Administrator, security experience racism

Jaime Goldberg , Staff

As African-American men, Tim Harris and Daralin Lawson say they have had to deal with racism in their life.

Harris grew up in Washington State and says there were instances of conflict based on his race, some of them more subtle.

“My experiences in school have been what I would call ‘passive racism’ and as an African American, you learn how to identify what that looks like in its body language and certain communication that make you feel not welcomed. You can tell it is race based,” Harris said.

While there were those unspoken moments, Harris said there were just as many moments of direct racism.

“[During] my ninth grade year in high school [at Bellarmine] I got the nerve and guts to ask a girl to freshman Tolo and her response was ‘no,’ so I asked ‘why?’She [told me her] dad would not let [her] go to the dance with someone like [me]. I asked what that meant and she said it was because [I am] black,” Harris said.

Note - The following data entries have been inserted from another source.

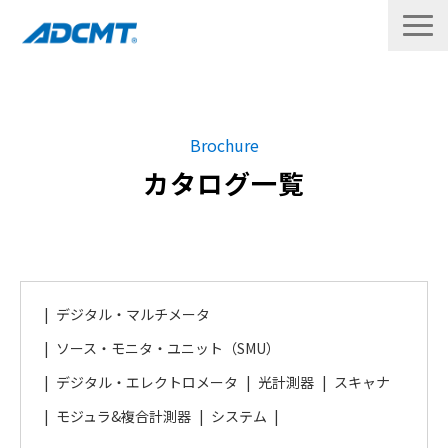
製品
Brochure
修理・校正
カタログ一覧
サポート
ダウンロード
企業情報
デジタル・マルチメータ
お問い合わせ
ソース・モニタ・ユニット（SMU）
English
デジタル・エレクトロメータ
光計測器
スキャナ
モジュラ&複合計測器
システム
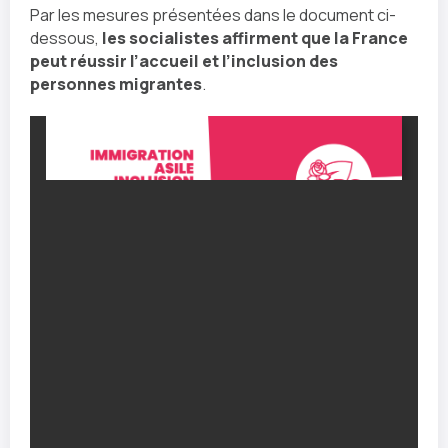
Par les mesures présentées dans le document ci-
dessous,
les socialistes affirment que la France
peut réussir l’accueil et l’inclusion des
personnes migrantes
.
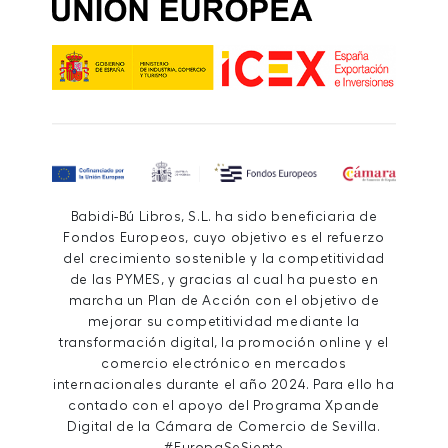
Babidi-Bú Libros, S.L. ha sido beneficiaria de
Fondos Europeos, cuyo objetivo es el refuerzo
del crecimiento sostenible y la competitividad
de las PYMES, y gracias al cual ha puesto en
marcha un Plan de Acción con el objetivo de
mejorar su competitividad mediante la
transformación digital, la promoción online y el
comercio electrónico en mercados
internacionales durante el año 2024. Para ello ha
contado con el apoyo del Programa Xpande
Digital de la Cámara de Comercio de Sevilla.
#EuropaSeSiente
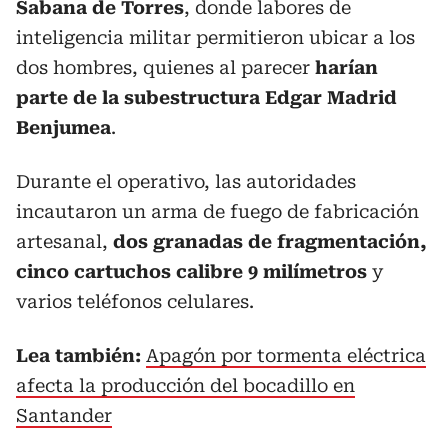
Sabana de Torres
, donde labores de
inteligencia militar permitieron ubicar a los
dos hombres, quienes al parecer
harían
parte de la subestructura Edgar Madrid
Benjumea
.
Durante el operativo, las autoridades
incautaron un arma de fuego de fabricación
artesanal,
dos granadas de fragmentación,
cinco cartuchos calibre 9 milímetros
y
varios teléfonos celulares.
Lea también:
Apagón por tormenta eléctrica
afecta la producción del bocadillo en
Santander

However, Harris says he experienced more racism in high school than college.

“When I was in college, it was a more welcoming environment and it did help that I was an athlete. If I had not been an athlete my college life could have been a little different and that is not a good thing but that is life,” Harris said.

After college, Harris became the football coach at a school in Texas and even as a coach he says he experienced racism from students at the school.

“After practice I went over there and put the rest of the pads up and locked the container up and on the shipping container was the N-word just straight up. It was spray painted pretty big and whether it was intended for me or not, everyone knew I went there Monday through Friday to lock up our pads so they knew I would see it,” Harris said.

Harris grew up playing football, so much that his idol in life is a prominent part of the sport but also a strong presence after his retirement.

“I could give you my parents, my family, my upbringing, getting married with my wife and having kids made me the man I am today but if I had to pinpoint my idol it was Emmitt Smith,” Harris said. “He played the game of football with such grace, charisma and power and when he retired, he continued to conduct his life and I consider him a positive man in society and I respect that about him.”

While Harris did have his struggles so did security officer Daralin Lawson but in a different way; Lawson says he experienced it at war.

“I experienced it in Iraq when I was at war and a little bit in Germany [when I was stationed there]. They did not like colored people that much,” Lawson said.

War was not was not the only time Lawson would be a victim of racism. He also experienced it as a prison guard.

“When I was an officer in a prison I did deportation and the people we were deporting did not like blacks and I knew going in; it got to a point where I had to fight,” Lawson said.

Lawson tried to avoid being physical at all costs but was not always able to avoid it.

“Myself and another officer were working and he stepped out to smoke a cigarette. I was eating some donuts and he was outside for a long period of time, longer than a cigarette should last. I went to check on him and he was getting jumped and I yelled ‘aye stop’ and when they saw me they turned their attention,” Lawson said. “I braced myself and told myself that I was not going to get on the ground. I did not kill anybody but I did paralyze two while defending myself and in couple minutes the rest were arrested. These people when they would be in calls would say they do not like the black guard.”

While growing up Lawson had an idol that he held close to his heart:his mom.

“My mother, of course. She had me at the age of 20, she was a full-time athlete and student. When I was born she continued college and had a full-time job, she showed me love and filled in the need for a mother and a father. I never had a want for things because she always provided,” Lawson said.